Song of the day: Animal Collective - Moonjock

There are certain sounds that we all can attest give us goose bumps and essentially make us feel a sense of excitement that cannot be matched by anything else. I think for me personally, the most exciting tracks fall between “Lost Outside the Tunnel” by Aztec Camera to "Carlotta Valdez" by Harvey Danger to “Southern Point” by Grizzly Bear (these are completely impulsive choices and I’m sure an academic sensed introspection would last pages). Regardless of your choices, the tracks essentially encapsulate a sense to physically run and jump around; i.e. get hyped motherfucker.

Now I usually never find a track that gets me this excited nowadays, if anything I’ll find this joy in music that was released a few or many years back, it’s a plague of discovering next to zero excitement in recent releases, and that’s not counting ‘genuine’ excitement; that kind that doesn’t wear off after the initial misleading hype. So color me surprised as hell when I find myself returning to Centipede Hz, probably the most hyped and anticipated release of this goddamn year.

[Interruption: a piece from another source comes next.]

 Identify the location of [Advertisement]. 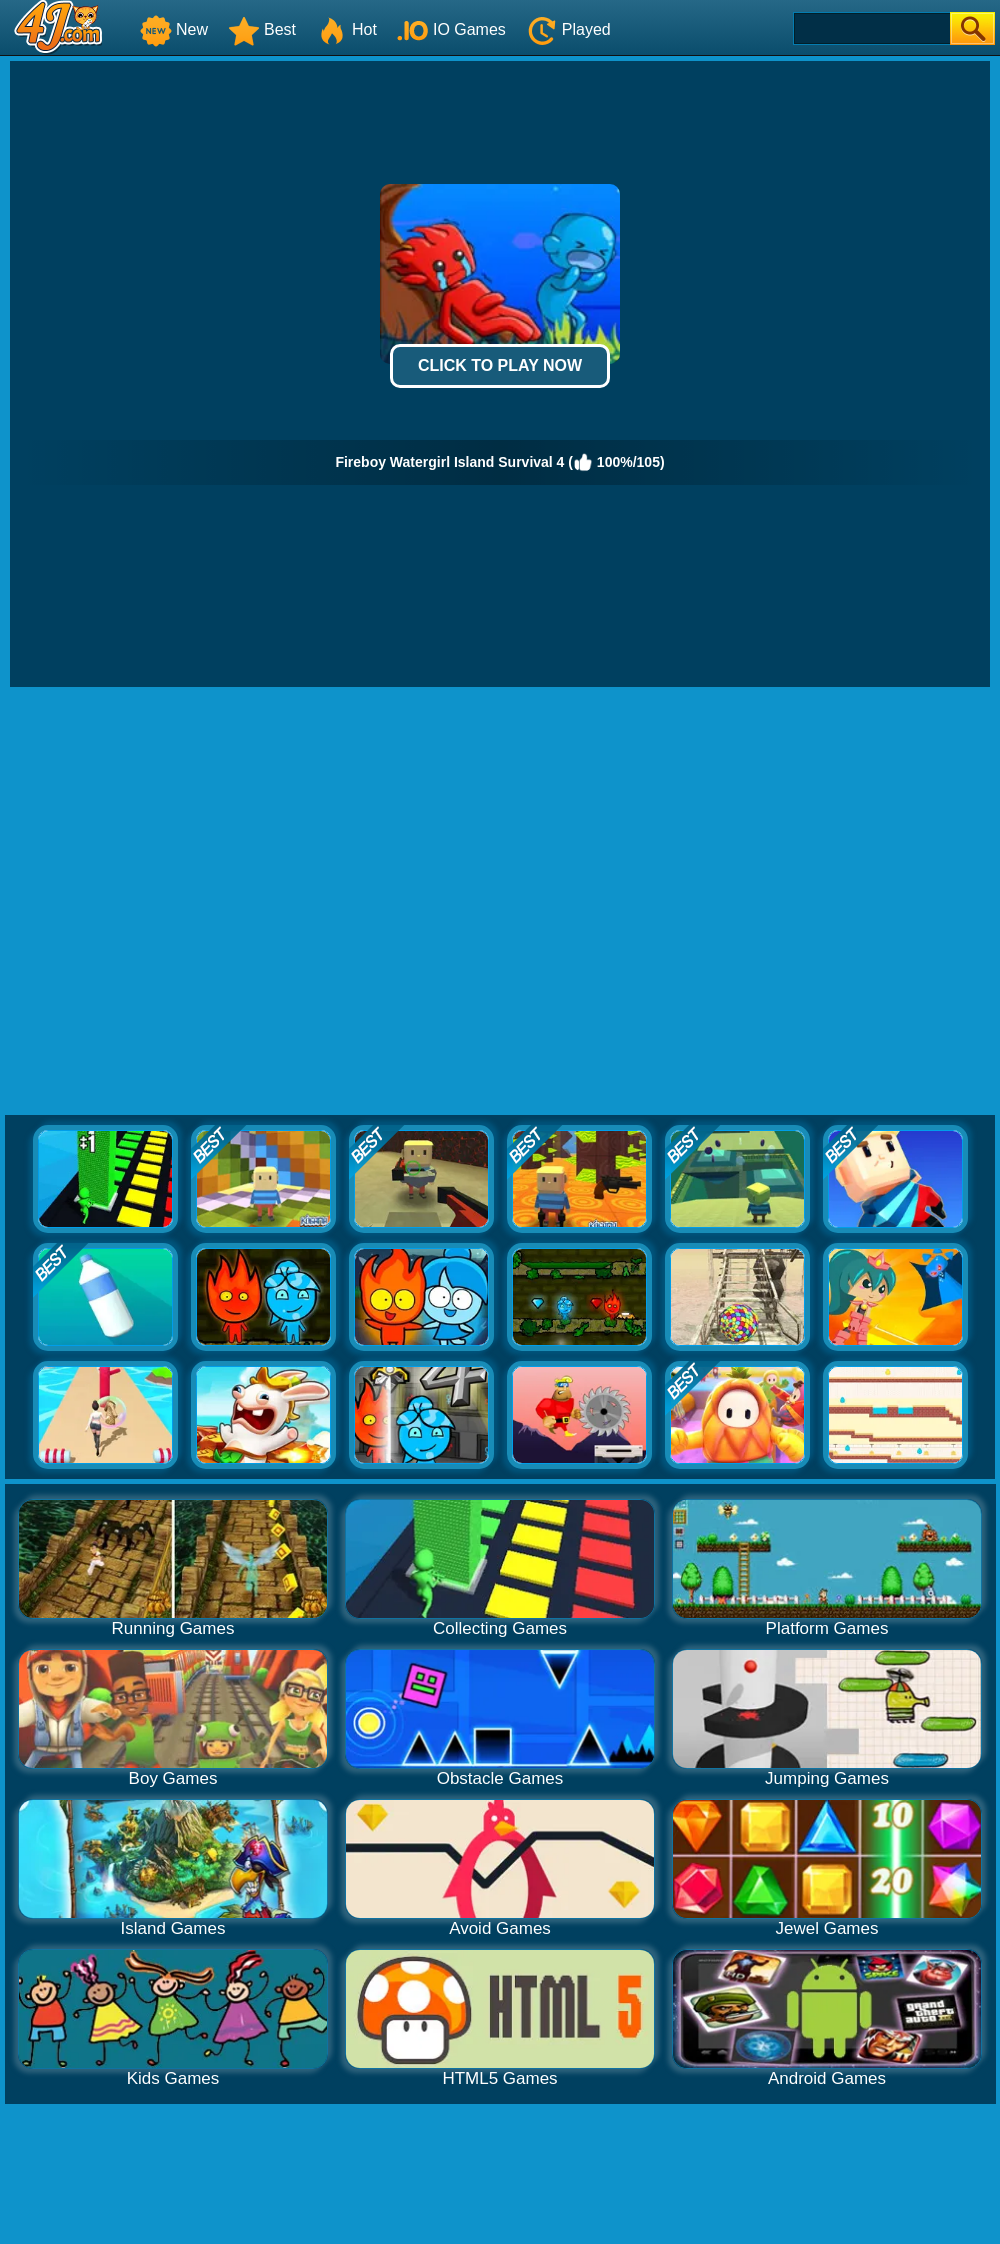 (205, 902).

And while I do love a great majority of the tracks on the album (dat fucking first half holy shit) the track that prepares me for everything is opening track “Moonjock”. Starting up with some creepy vocal loops that eventually lead to a repeated “One… One… One…” and explode into the hard hitting snare and hi-hat, it’s just fucking exciting. This continues into a glorious build-up of delayed guitar, distorted organ and bass, and sound effects until Avey Tare begins to sing a deliciously catchy melody and leads to this schizophrenic stuttering that blends into the chaotic soundscape.

Emphasis on the chaotic by the way, the song and majority of the first half of the album doesn’t relent on the sheer amount of sound effects and textures that just fly around like flocks of deranged birds. And while many could call the messy and layered sound of “Moonjock” and Centipede Hz as directionless or just plain ill-composed, when the final chorus of “We ran it out, ran it out” begins repeating in all it’s chaotic glory at the end of “Moonjock”, you realize none of that even matters and you proceed to get lost in the midst of the happy noise. Excitement like that just can’t be faked.